Extracted records
================

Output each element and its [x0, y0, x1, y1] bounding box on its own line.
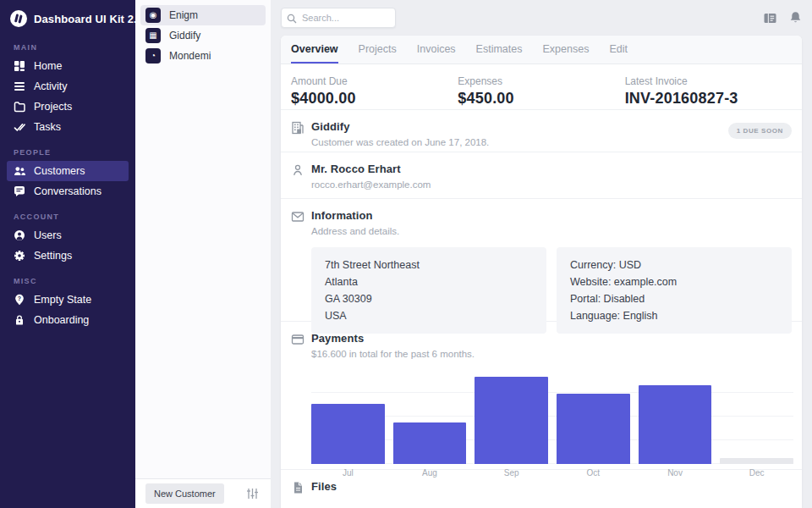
conversations-icon: [14, 185, 25, 197]
bar-sep: [475, 377, 548, 464]
customer-subtitle: Customer was created on June 17, 2018.: [311, 137, 728, 147]
sidebar-item-label: Settings: [34, 250, 72, 262]
customer-list-panel: ◉ Enigm ▦ Giddify ◔ Mondemi New Customer: [135, 0, 271, 508]
sidebar-item-label: Home: [34, 60, 62, 72]
detail-line: Portal: Disabled: [570, 290, 778, 307]
sidebar-item-tasks[interactable]: Tasks: [7, 117, 129, 137]
sidebar-item-projects[interactable]: Projects: [7, 97, 129, 117]
tab-invoices[interactable]: Invoices: [417, 36, 456, 64]
stat-amount-due: Amount Due $4000.00: [291, 75, 458, 109]
tab-expenses[interactable]: Expenses: [543, 36, 590, 64]
logo-icon: [10, 10, 27, 27]
stat-value: $4000.00: [291, 90, 458, 108]
section-information: Information Address and details. 7th Str…: [281, 199, 802, 322]
sidebar-item-settings[interactable]: Settings: [7, 246, 129, 266]
nav-heading-account: Account: [14, 213, 122, 221]
tab-edit[interactable]: Edit: [609, 36, 628, 64]
sidebar-item-users[interactable]: Users: [7, 225, 129, 246]
stat-label: Latest Invoice: [625, 75, 792, 87]
customer-name: Mondemi: [169, 50, 211, 62]
payments-subtitle: $16.600 in total for the past 6 months.: [311, 349, 792, 359]
sidebar-item-conversations[interactable]: Conversations: [7, 181, 129, 202]
customer-name: Giddify: [169, 30, 200, 41]
person-icon: [291, 163, 304, 188]
sidebar-item-label: Customers: [34, 165, 85, 177]
sidebar: Dashboard UI Kit 2.0 Main Home Activity …: [0, 0, 135, 508]
sidebar-item-activity[interactable]: Activity: [7, 76, 129, 97]
projects-icon: [14, 101, 25, 113]
section-contact: Mr. Rocco Erhart rocco.erhart@example.co…: [281, 152, 802, 199]
notifications-button[interactable]: [789, 11, 802, 25]
payments-title: Payments: [311, 332, 792, 345]
sidebar-item-label: Projects: [34, 101, 72, 113]
sidebar-item-empty-state[interactable]: ? Empty State: [7, 290, 129, 310]
details-box: Currency: USD Website: example.com Porta…: [557, 247, 792, 334]
stat-latest-invoice: Latest Invoice INV-20160827-3: [625, 75, 792, 109]
stats-row: Amount Due $4000.00 Expenses $450.00 Lat…: [281, 64, 802, 110]
sidebar-item-label: Activity: [34, 80, 68, 92]
address-line: 7th Street Northeast: [325, 257, 533, 273]
detail-card: Overview Projects Invoices Estimates Exp…: [281, 36, 802, 508]
customer-row-mondemi[interactable]: ◔ Mondemi: [140, 46, 266, 66]
customer-name: Enigm: [169, 9, 198, 21]
address-line: GA 30309: [325, 290, 533, 307]
detail-line: Currency: USD: [570, 257, 778, 273]
app-logo: Dashboard UI Kit 2.0: [0, 8, 135, 32]
filter-button[interactable]: [244, 486, 261, 501]
sidebar-item-label: Empty State: [34, 294, 91, 306]
nav-heading-misc: Misc: [14, 277, 122, 285]
credit-card-icon: [291, 332, 304, 459]
search-icon: [287, 12, 297, 27]
svg-text:?: ?: [18, 295, 21, 301]
customer-list: ◉ Enigm ▦ Giddify ◔ Mondemi: [135, 0, 271, 478]
customer-panel-footer: New Customer: [135, 478, 271, 508]
file-icon: [291, 480, 304, 498]
sidebar-item-onboarding[interactable]: Onboarding: [7, 310, 129, 330]
payments-chart-plot: [311, 369, 793, 464]
sidebar-item-label: Users: [34, 229, 62, 241]
bar-aug: [393, 422, 467, 464]
bar-jul: [311, 404, 385, 464]
payments-chart: JulAugSepOctNovDec: [311, 369, 793, 478]
filter-icon: [246, 488, 259, 500]
customer-row-giddify[interactable]: ▦ Giddify: [140, 25, 266, 46]
sidebar-item-customers[interactable]: Customers: [7, 161, 129, 181]
nav-heading-main: Main: [14, 43, 122, 52]
building-icon: [291, 120, 304, 141]
activity-icon: [14, 80, 25, 92]
detail-line: Website: example.com: [570, 273, 778, 290]
sidebar-item-label: Tasks: [34, 121, 61, 133]
sidebar-item-label: Conversations: [34, 185, 102, 197]
customer-title: Giddify: [311, 120, 728, 133]
new-customer-button[interactable]: New Customer: [145, 483, 224, 504]
onboarding-icon: [14, 314, 25, 326]
app-title: Dashboard UI Kit 2.0: [34, 13, 143, 25]
stat-expenses: Expenses $450.00: [458, 75, 624, 109]
settings-icon: [14, 250, 25, 262]
due-soon-badge: 1 DUE SOON: [728, 123, 792, 139]
sidebar-item-home[interactable]: Home: [7, 56, 129, 76]
address-line: Atlanta: [325, 273, 533, 290]
section-customer: Giddify Customer was created on June 17,…: [281, 110, 802, 152]
information-title: Information: [311, 209, 792, 222]
search-input[interactable]: [281, 8, 396, 28]
files-title: Files: [311, 480, 792, 493]
users-icon: [14, 229, 25, 241]
address-book-icon: [763, 12, 777, 25]
stat-label: Expenses: [458, 75, 624, 87]
customers-icon: [14, 165, 25, 177]
information-subtitle: Address and details.: [311, 226, 792, 236]
tab-projects[interactable]: Projects: [359, 36, 397, 64]
home-icon: [14, 60, 25, 72]
customer-avatar: ◔: [145, 48, 161, 64]
stat-value: INV-20160827-3: [625, 90, 792, 108]
bar-oct: [557, 394, 630, 464]
tab-estimates[interactable]: Estimates: [476, 36, 523, 64]
tab-overview[interactable]: Overview: [291, 36, 338, 64]
nav-heading-people: People: [14, 148, 122, 157]
tabs-bar: Overview Projects Invoices Estimates Exp…: [281, 36, 802, 64]
stat-value: $450.00: [458, 90, 624, 108]
section-files: Files: [281, 470, 802, 508]
address-book-button[interactable]: [763, 12, 777, 25]
customer-row-enigm[interactable]: ◉ Enigm: [140, 5, 266, 25]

================

PROBLEM TO SOLVE:
Your answer should be every line above, written out exactly, with no pictures.

EXERCISE RESULT:
Output each element and its [x0, y0, x1, y1] bounding box on its own line.
conversations-icon: [14, 185, 25, 197]
bar-sep: [475, 377, 548, 464]
customer-subtitle: Customer was created on June 17, 2018.: [311, 137, 728, 147]
sidebar-item-label: Settings: [34, 250, 72, 262]
customer-list-panel: ◉ Enigm ▦ Giddify ◔ Mondemi New Customer: [135, 0, 271, 508]
sidebar-item-label: Home: [34, 60, 62, 72]
detail-line: Portal: Disabled: [570, 290, 778, 307]
sidebar-item-tasks[interactable]: Tasks: [7, 117, 129, 137]
sidebar-item-projects[interactable]: Projects: [7, 97, 129, 117]
tab-invoices[interactable]: Invoices: [417, 36, 456, 64]
stat-amount-due: Amount Due $4000.00: [291, 75, 458, 109]
tab-expenses[interactable]: Expenses: [543, 36, 590, 64]
logo-icon: [10, 10, 27, 27]
stat-value: $4000.00: [291, 90, 458, 108]
section-information: Information Address and details. 7th Str…: [281, 199, 802, 322]
sidebar-item-settings[interactable]: Settings: [7, 246, 129, 266]
nav-heading-account: Account: [14, 213, 122, 221]
tab-edit[interactable]: Edit: [609, 36, 628, 64]
sidebar-item-users[interactable]: Users: [7, 225, 129, 246]
stat-label: Latest Invoice: [625, 75, 792, 87]
customer-name: Mondemi: [169, 50, 211, 62]
payments-subtitle: $16.600 in total for the past 6 months.: [311, 349, 792, 359]
sidebar-item-conversations[interactable]: Conversations: [7, 181, 129, 202]
customer-name: Giddify: [169, 30, 200, 41]
person-icon: [291, 163, 304, 188]
sidebar-item-label: Customers: [34, 165, 85, 177]
sidebar: Dashboard UI Kit 2.0 Main Home Activity …: [0, 0, 135, 508]
sidebar-item-activity[interactable]: Activity: [7, 76, 129, 97]
projects-icon: [14, 101, 25, 113]
section-contact: Mr. Rocco Erhart rocco.erhart@example.co…: [281, 152, 802, 199]
notifications-button[interactable]: [789, 11, 802, 25]
payments-title: Payments: [311, 332, 792, 345]
sidebar-item-label: Projects: [34, 101, 72, 113]
sidebar-item-empty-state[interactable]: ? Empty State: [7, 290, 129, 310]
details-box: Currency: USD Website: example.com Porta…: [557, 247, 792, 334]
stat-latest-invoice: Latest Invoice INV-20160827-3: [625, 75, 792, 109]
stats-row: Amount Due $4000.00 Expenses $450.00 Lat…: [281, 64, 802, 110]
sidebar-item-label: Activity: [34, 80, 68, 92]
address-line: 7th Street Northeast: [325, 257, 533, 273]
detail-card: Overview Projects Invoices Estimates Exp…: [281, 36, 802, 508]
customer-row-mondemi[interactable]: ◔ Mondemi: [140, 46, 266, 66]
customer-name: Enigm: [169, 9, 198, 21]
address-line: GA 30309: [325, 290, 533, 307]
detail-line: Currency: USD: [570, 257, 778, 273]
app-logo: Dashboard UI Kit 2.0: [0, 8, 135, 32]
filter-button[interactable]: [244, 486, 261, 501]
sidebar-item-label: Empty State: [34, 294, 91, 306]
nav-heading-misc: Misc: [14, 277, 122, 285]
credit-card-icon: [291, 332, 304, 459]
search-icon: [287, 12, 297, 27]
svg-text:?: ?: [18, 295, 21, 301]
customer-list: ◉ Enigm ▦ Giddify ◔ Mondemi: [135, 0, 271, 478]
customer-panel-footer: New Customer: [135, 478, 271, 508]
file-icon: [291, 480, 304, 498]
sidebar-item-onboarding[interactable]: Onboarding: [7, 310, 129, 330]
payments-chart-plot: [311, 369, 793, 464]
sidebar-item-label: Users: [34, 229, 62, 241]
bar-aug: [393, 422, 467, 464]
bar-jul: [311, 404, 385, 464]
payments-chart: JulAugSepOctNovDec: [311, 369, 793, 478]
filter-icon: [246, 488, 259, 500]
customer-row-giddify[interactable]: ▦ Giddify: [140, 25, 266, 46]
sidebar-item-customers[interactable]: Customers: [7, 161, 129, 181]
nav-heading-main: Main: [14, 43, 122, 52]
building-icon: [291, 120, 304, 141]
activity-icon: [14, 80, 25, 92]
detail-line: Website: example.com: [570, 273, 778, 290]
sidebar-item-label: Tasks: [34, 121, 61, 133]
sidebar-item-label: Conversations: [34, 185, 102, 197]
customer-title: Giddify: [311, 120, 728, 133]
new-customer-button[interactable]: New Customer: [145, 483, 224, 504]
onboarding-icon: [14, 314, 25, 326]
app-title: Dashboard UI Kit 2.0: [34, 13, 143, 25]
stat-expenses: Expenses $450.00: [458, 75, 624, 109]
settings-icon: [14, 250, 25, 262]
due-soon-badge: 1 DUE SOON: [728, 123, 792, 139]
sidebar-item-home[interactable]: Home: [7, 56, 129, 76]
address-line: Atlanta: [325, 273, 533, 290]
section-customer: Giddify Customer was created on June 17,…: [281, 110, 802, 152]
information-title: Information: [311, 209, 792, 222]
search-input[interactable]: [281, 8, 396, 28]
files-title: Files: [311, 480, 792, 493]
users-icon: [14, 229, 25, 241]
address-book-icon: [763, 12, 777, 25]
stat-label: Expenses: [458, 75, 624, 87]
customers-icon: [14, 165, 25, 177]
information-subtitle: Address and details.: [311, 226, 792, 236]
tab-projects[interactable]: Projects: [359, 36, 397, 64]
home-icon: [14, 60, 25, 72]
customer-avatar: ◔: [145, 48, 161, 64]
stat-value: INV-20160827-3: [625, 90, 792, 108]
bar-oct: [557, 394, 630, 464]
tab-estimates[interactable]: Estimates: [476, 36, 523, 64]
tab-overview[interactable]: Overview: [291, 36, 338, 64]
nav-heading-people: People: [14, 148, 122, 157]
tabs-bar: Overview Projects Invoices Estimates Exp…: [281, 36, 802, 64]
stat-value: $450.00: [458, 90, 624, 108]
section-files: Files: [281, 470, 802, 508]
address-book-button[interactable]: [763, 12, 777, 25]
customer-row-enigm[interactable]: ◉ Enigm: [140, 5, 266, 25]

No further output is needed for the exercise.